Wednesday 5 April 2017

What is load balancing??

Load Balancing Structure


Load Balancing


Load balancing refers to efficiently distributing incoming network traffic across a group of back-end servers, also known as a server farm or server pool.


Modern high-traffic websites must serve hundreds of thousands, if not millions, of concurrent requests from users or clients and return the correct text, images, video, or application data, all in a fast and reliable manner. To cost-effectively scale to meet these high volumes, modern computing best practice generally requires adding more servers.

A load balancer acts as the “traffic cop” sitting in front of your servers and routing client requests across all servers capable of fulfilling those requests in a manner that maximizes speed and capacity utilization and ensures that no one server is overworked, which could degrade performance. If a single server goes down, the load balancer redirects traffic to the remaining online servers.
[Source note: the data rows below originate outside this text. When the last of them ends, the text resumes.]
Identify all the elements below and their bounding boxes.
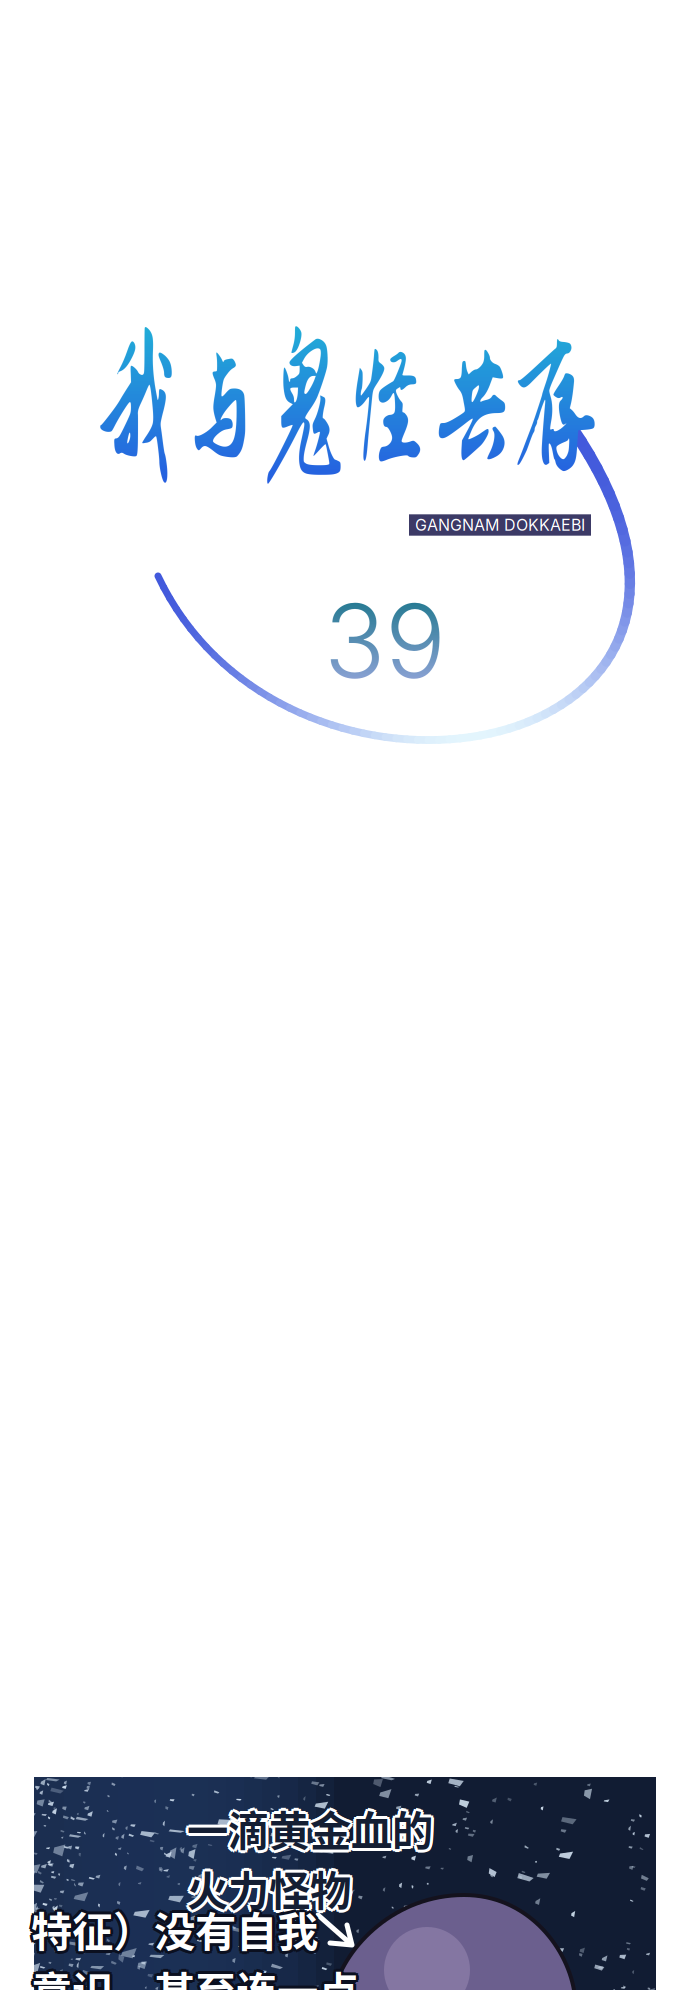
staticText: 一滴黄金血的 火力怪物 [185,1796,431,1916]
staticText: 一滴黄金血的 火力怪物 [189,1800,435,1920]
staticText: 特征）没有自我 意识，甚至连一点 [29,1897,357,1990]
staticText: 一滴黄金血的 火力怪物 [187,1798,433,1918]
staticText: 特征）没有自我 意识，甚至连一点 [29,1901,357,1990]
staticText: 一滴黄金血的 火力怪物 [190,1798,436,1918]
staticText: 特征）没有自我 意识，甚至连一点 [31,1899,359,1990]
staticText: 特征）没有自我 意识，甚至连一点 [34,1899,362,1990]
staticText: 一滴黄金血的 火力怪物 [187,1795,433,1915]
staticText: GANGNAM DOKKAEBI [415,515,585,535]
staticText: 特征）没有自我 意识，甚至连一点 [31,1902,359,1990]
staticText: 特征）没有自我 意识，甚至连一点 [31,1896,359,1990]
staticText: 特征）没有自我 意识，甚至连一点 [28,1899,356,1990]
staticText: 特征）没有自我 意识，甚至连一点 [33,1901,361,1990]
staticText: 一滴黄金血的 火力怪物 [185,1800,431,1920]
staticText: 特征）没有自我 意识，甚至连一点 [33,1897,361,1990]
staticText: 一滴黄金血的 火力怪物 [187,1801,433,1921]
staticText: 一滴黄金血的 火力怪物 [189,1796,435,1916]
staticText: 一滴黄金血的 火力怪物 [184,1798,430,1918]
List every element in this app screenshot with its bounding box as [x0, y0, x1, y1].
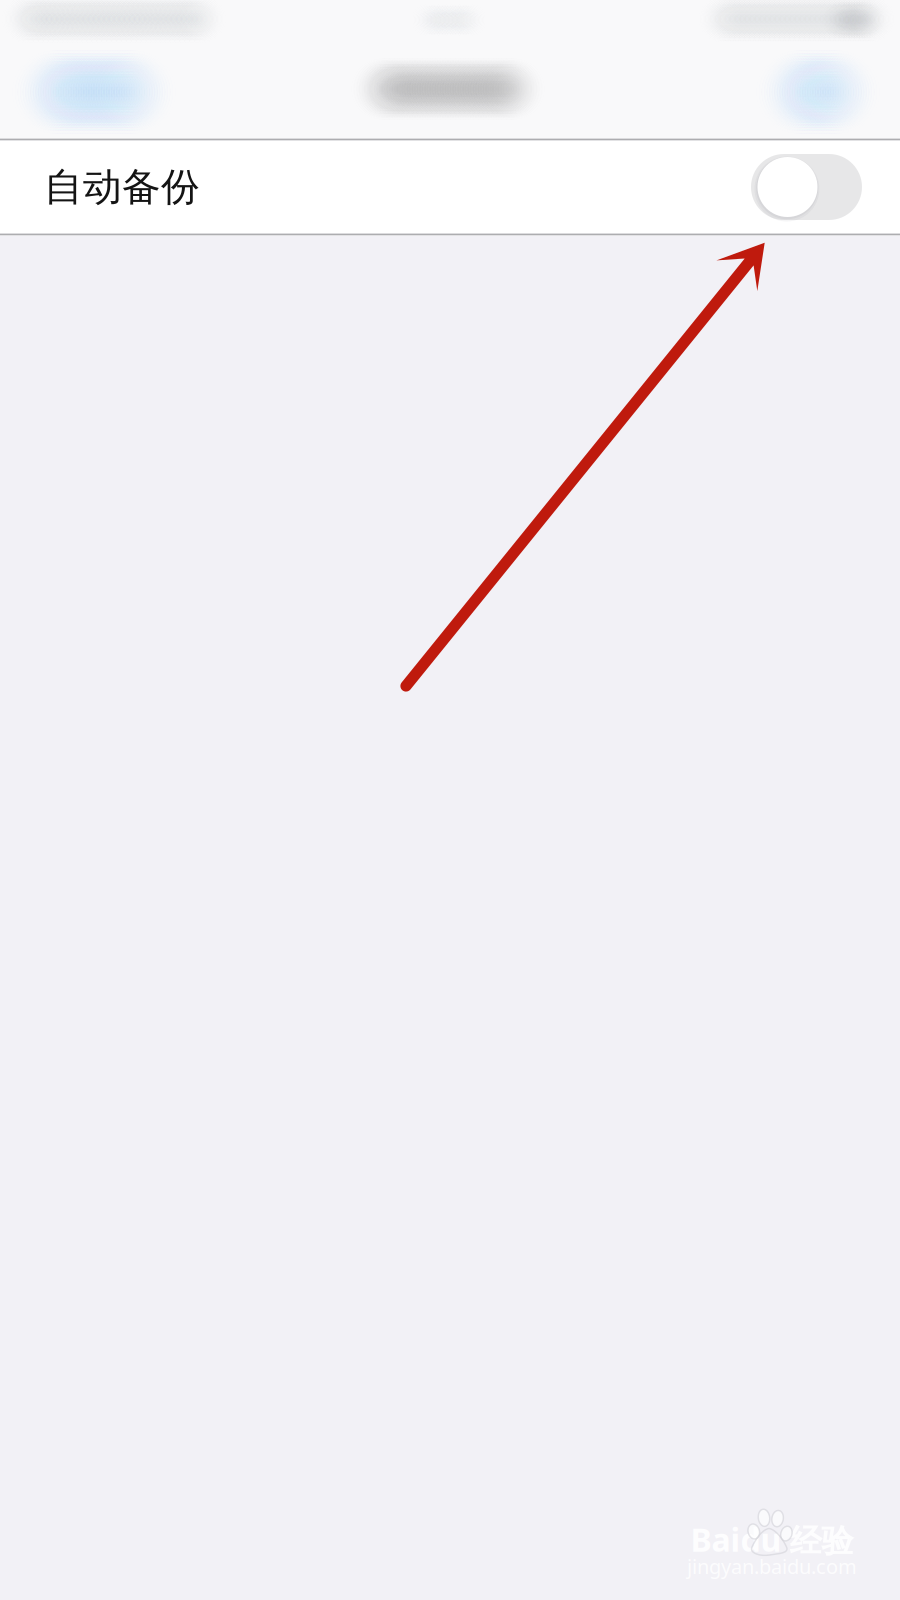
staticText: 自动备份	[44, 163, 200, 211]
staticText: jingyan.baidu.com	[687, 1553, 857, 1580]
button[interactable]: Done	[776, 46, 900, 139]
button[interactable]: 自动备份	[0, 141, 900, 233]
staticText: Baidu 经验	[690, 1518, 854, 1561]
button[interactable]: Back	[36, 46, 206, 139]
In this manner, a load balancer performs the following functions:
1) Distributes client requests or network load efficiently across multiple servers
2) Ensures high availability and reliability by sending requests only to servers that are online
3) Provides the flexibility to add or subtract servers as demand dictates.

Load Balancing Algorithm


Different load balancing algorithms provide different benefits; the choice of load balancing method depends on your needs:

1) Round Robin – Round Robin means servers will be selected sequentially. The load balancer will select the first server on its list for the first request, then move down the list in order, starting over at the top when it reaches the end.

2) Least Connections – Least Connections means the load balancer will select the server with the least connections and is recommended when traffic results in longer sessions. 

3) IP Hash/Source – With the Source algorithm, the load balancer will select which server to use based on a hash of the source IP of the request, such as the visitor's IP address. This method ensures that a particular user will consistently connect to the same server.

Session Persistence/Sticky Session


Information about a user’s session is often stored locally in the browser. For example, in a shopping cart application the items in a user’s cart might be stored at the browser level until the user is ready to purchase them. Changing which server receives requests from that client in the middle of the shopping session can cause performance issues or outright transaction failure. In such cases, it is essential that all requests from a client are sent to the same server for the duration of the session. This is known as session persistence.